そこらを木の棒で掘り返してみたらミミズはすぐ出てきたが、太くて動きが激しく、
ちぎって針につけるのは俺には無理だった。だから小エビを出してつけ、

ぽちゃっと目の前の水に投げ込んだんだよ。したら、黙ってると糸は
どんどん沈んでいって竿の先が水についてしまう。かなりの深さがあるんだって
わかった。頻繁に竿を上げてみたが餌はついたままで、なんか魚がいる
雰囲気がなかった。
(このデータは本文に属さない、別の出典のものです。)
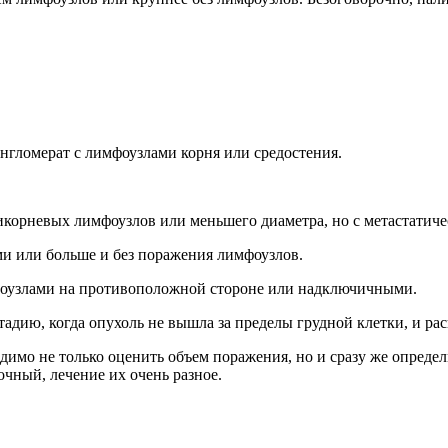
нгломерат с лимфоузлами корня или средостения.
икорневых лимфоузлов или меньшего диаметра, но с метастатич
и или больше и без поражения лимфоузлов.
фоузлами на противоположной стороне или надключичными.
адию, когда опухоль не вышла за пределы грудной клетки, и ра
димо не только оценить объем поражения, но и сразу же определ
очный, лечение их очень разное.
それと、目の前の水の中がなんだか赤い気がした。

いやあ、濁っててよくわからんかったが、底のほうがじわーっと赤い・・・

「どんだ? 釣れたか」って竹治の声が草の中からし、「全然」って怒鳴り返すと、

「こっちもだあ」って声が返ってきた。それから1時間ばかり2人とも
あたりはなし。こりゃ魚がいないんじゃないかって飽きてきた矢先に、クンと
竿の先が引っ張られるのがわかった。「おー、何かきたぞ~!」って叫んだら、

竹治がやってきた。俺の竿を見て「かかってるが、網を使うほど大物じゃない。
 そのまま上げろ」って言ったんで、俺は泡を食って竿を上げたら、
魚は頭の上を飛び越えて後ろの草むらに落ちた。
見にいった竹治が「何だこりゃ」って言うのが聞こえ、俺もいってみると、
真っ赤な魚が落ちてたんだ。金魚とか鯉の鮮やかな赤とは違う、
黒が混じったような赤い色。形も口が尖ってて鯉とは似てなかった。
10cmくらいだった。「うーん気味悪りいな」竹治はそう言ったが、

俺はせっかく釣ったんだからと思って、手ですくって水を張ったバケツに入れた。
そしたら草の上ではピクとも動かなかったのが、スーッと中で泳いだ。
「それどうする?」って竹治が聞いたんで、
「ジイちゃんの庭の池に入れる」って答えた。竹治は黙ってたが、
「もう帰ろう」と唐突に言った。俺は、ははあ自分は釣れなかったんで、
悔しんだろうって思ったな。昔もそんなことがあったんだよ。

で、2人で来た道を引き返したが、ぞの間竹治はずっと無言だった。ときおり
バケツを見たが、魚は揺れる水の中で隅っこに固まっていたな。で、家の近くまで
来て竹治と別れるときに、10歩ほど離れたところで竹治は振り返って、

「さっきなあ、お前釣った場所。前の洪水で軽自動車が流されたとこだぞ。
 まだあそこに沈んでるんだ、赤い車」って言ったんだ。
 

それ聞いたら急に、ゾ~ッと怖い気がしたんだよ。さっき話しただろ。
水の底が赤いような感じがしたって。だけどなあ、まだそのときも、

竹治が悔しまぎれに嘘を言ってるのかもって思ったけどな。
バケツの魚を池に放したら、スーと沈んで見えなくなった。バアサンが出てきて、
「おや早かったねえ、まだ夕食の支度にかかってもいないよ」って言った。
それから俺は家に入って、体中に虫刺されの薬を塗ってたんだよ。
背中にかなり腫れたところが何ヶ所かあった。ボリボリ掻きながら
扇風機にあたってると、庭で「何だあ」というジイサンの声がした。「どしたん?」
出てみると、ジイサンが池から赤い布のかたまりのようなのを拾い上げてた。
土の上に広げてみたら、毛糸のティッシュカバーだったんだよ。あの箱を入れるやつ。

でな、それから3日、俺は虫刺されが化膿して高熱を出して寝込んだんだよ。